SCHOOLCHILDREN read extracts from a survivor’s story to help mark Holocaust Memorial Day in Dorchester.

The event at the Corn Exchange yesterday was attended by members of the public and the community.

Pupils from Sunninghill Preparatory School took it in turns to read extracts from Val Ginsburg’s tale of life in a concentration camp.

Mr Ginsburg was born in Lithuania and, along with 14 members of his family, forced into the Jewish ghetto of Kaunas by Nazi invaders.

He was the only member of his family to survive the Holocaust.

The crowd also heard from Harry Glenville, who was one of ten thousand Jewish children to be sent to the UK by their parents between 1938 and 1939 in the Kindertransport initiative.

His parents and grandmother were murdered in Auschwitz.

Meanwhile, in Weymouth councillors and local residents gathered for a Holocaust Memorial yesterday.

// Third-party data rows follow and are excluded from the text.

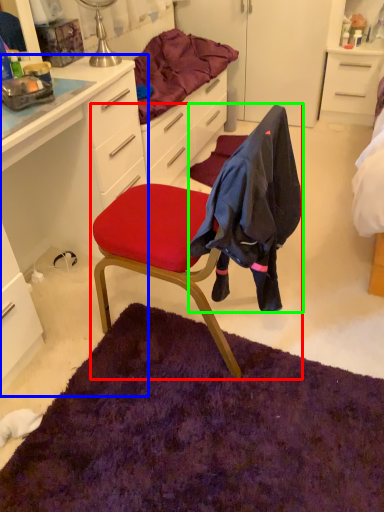 Question: Estimate the real-world distances between objects in this image. Which object is farther from chair (highlighted by a red box), cabinetry (highlighted by a blue box) or clothing (highlighted by a green box)?

Choices:
 (A) cabinetry
 (B) clothing

Answer: (A) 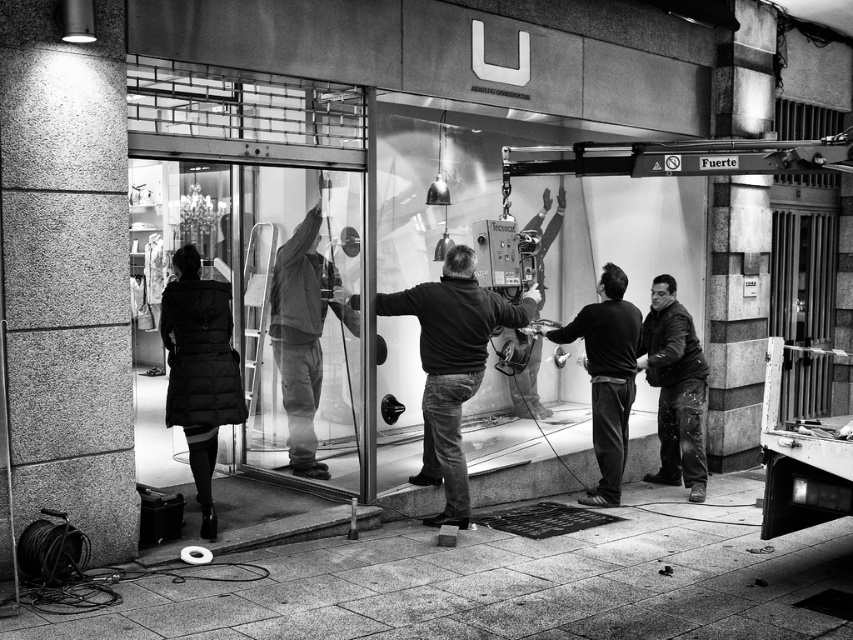 You are standing outside the storefront at night and want to enter through the transparent glass door at center. Based on the coordinates provided in the scene description, can you determine if the door is positioned centrally relative to the storefront?

The transparent glass door at center is located at point [302,328], which is very close to the center coordinates of the image, so yes, it is positioned centrally relative to the storefront.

Weymouth and Portland Mayor Graham Winter said: “There were a good bunch there to think about persecution and what it means.

“There were poignant readings and stories and I was privileged to say a few words.

“It’s important to remember the atrocities of the Holocaust and the terrible things that have gone on since in Bosnia, Rwanda, Cambodia and even Darfur today.”

School children and members of the Dorset Race Equality Council were also part of the crowd who gathered in the hope that understanding the past can shape future behaviour.